RECORD SET>
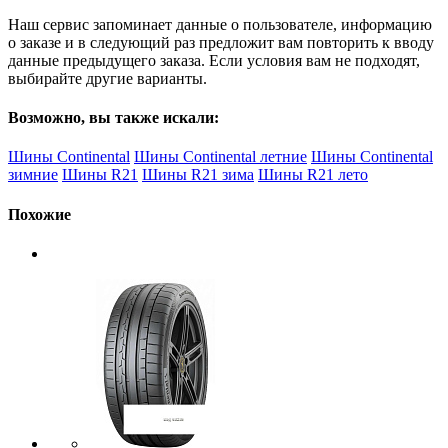
Наш сервис запоминает данные о пользователе, информацию
о заказе и в следующий раз предложит вам повторить к вводу
данные предыдущего заказа. Если условия вам не подходят,
выбирайте другие варианты.
Возможно, вы также искали:
Шины Continental
Шины Continental летние
Шины Continental
зимние
Шины R21
Шины R21 зима
Шины R21 лето
Похожие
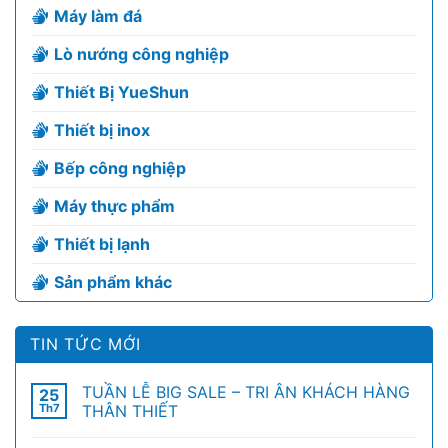
Máy làm đá
Lò nướng công nghiệp
Thiết Bị YueShun
Thiết bị inox
Bếp công nghiệp
Máy thực phẩm
Thiết bị lạnh
Sản phẩm khác
TIN TỨC MỚI
TUẦN LỄ BIG SALE – TRI ÂN KHÁCH HÀNG
25
Th7
THÂN THIẾT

WORK TO COMPLETE>
Set the material down exactly, images excluded.

SOLUTION FOR THIS EXERCISE>
Наш сервис запоминает данные о пользователе, информацию
о заказе и в следующий раз предложит вам повторить к вводу
данные предыдущего заказа. Если условия вам не подходят,
выбирайте другие варианты.
Возможно, вы также искали:
Шины Continental
Шины Continental летние
Шины Continental
зимние
Шины R21
Шины R21 зима
Шины R21 лето
Похожие
Máy làm đá
Lò nướng công nghiệp
Thiết Bị YueShun
Thiết bị inox
Bếp công nghiệp
Máy thực phẩm
Thiết bị lạnh
Sản phẩm khác
TIN TỨC MỚI
TUẦN LỄ BIG SALE – TRI ÂN KHÁCH HÀNG
25
Th7
THÂN THIẾT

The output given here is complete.